▶ [Data provided]
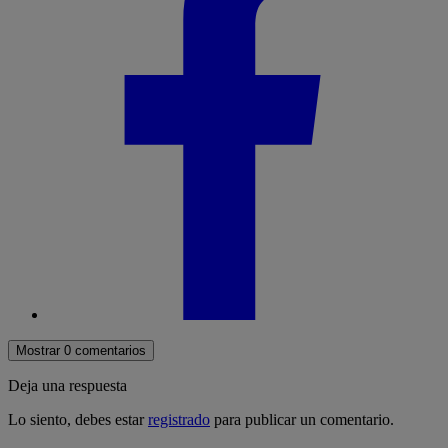
Mostrar 0 comentarios
Deja una respuesta
Lo siento, debes estar
registrado
para publicar un comentario.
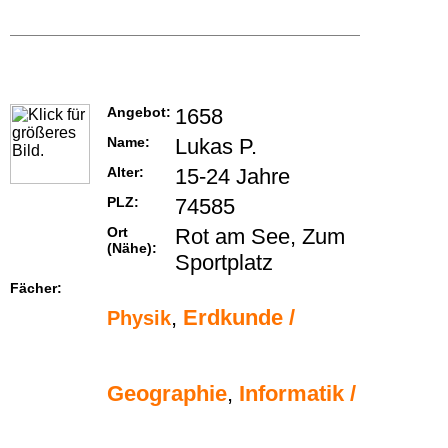
Angebot:
1658
Name:
Lukas P.
Alter:
15-24 Jahre
PLZ:
74585
Ort
Rot am See, Zum
(Nähe):
Sportplatz
Fächer:
,
Erdkunde /
Physik
Geographie
,
Informatik /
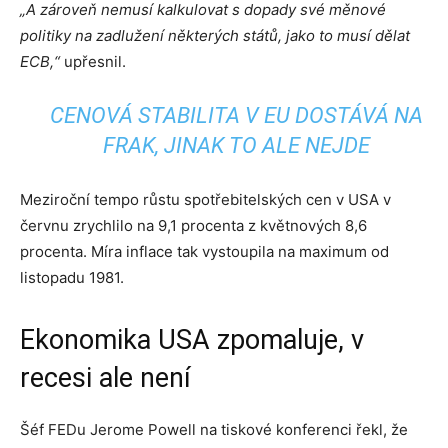
„A zároveň nemusí kalkulovat s dopady své měnové
politiky na zadlužení některých států, jako to musí dělat
ECB,“
upřesnil.
CENOVÁ STABILITA V EU DOSTÁVÁ NA
FRAK, JINAK TO ALE NEJDE
Meziroční tempo růstu spotřebitelských cen v USA v
červnu zrychlilo na 9,1 procenta z květnových 8,6
procenta. Míra inflace tak vystoupila na maximum od
listopadu 1981.
Ekonomika USA zpomaluje, v
recesi ale není
Šéf FEDu Jerome Powell na tiskové konferenci řekl, že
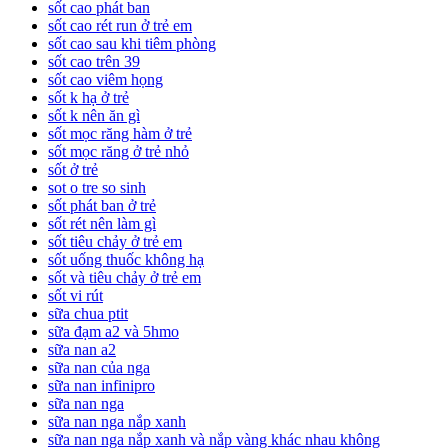
sốt cao phát ban
sốt cao rét run ở trẻ em
sốt cao sau khi tiêm phòng
sốt cao trên 39
sốt cao viêm họng
sốt k hạ ở trẻ
sốt k nên ăn gì
sốt mọc răng hàm ở trẻ
sốt mọc răng ở trẻ nhỏ
sốt ở trẻ
sot o tre so sinh
sốt phát ban ở trẻ
sốt rét nên làm gì
sốt tiêu chảy ở trẻ em
sốt uống thuốc không hạ
sốt và tiêu chảy ở trẻ em
sốt vi rút
sữa chua ptit
sữa đạm a2 và 5hmo
sữa nan a2
sữa nan của nga
sữa nan infinipro
sữa nan nga
sữa nan nga nắp xanh
sữa nan nga nắp xanh và nắp vàng khác nhau không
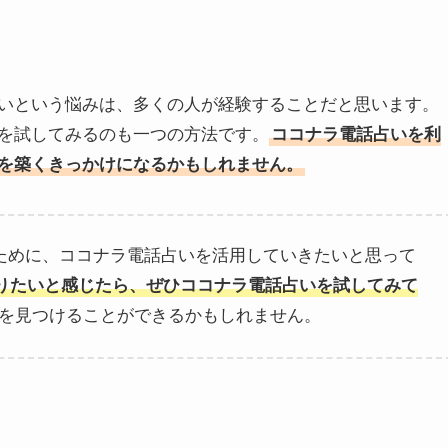
いという悩みは、多くの人が経験することだと思います。
を試してみるのも一つの方法です。
ココナラ電話占いを利
を築くきっかけになるかもしれません。
ために、ココナラ電話占いを活用していきたいと思って
りたいと感じたら、ぜひココナラ電話占いを試してみて
を見つけることができるかもしれません。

▶ [What to work on]
All lines holding the word "xanh" must be found in the listing and copied.

▶ [Answer below]
sữa nan nga nắp xanh
sữa nan nga nắp xanh và nắp vàng khác nhau không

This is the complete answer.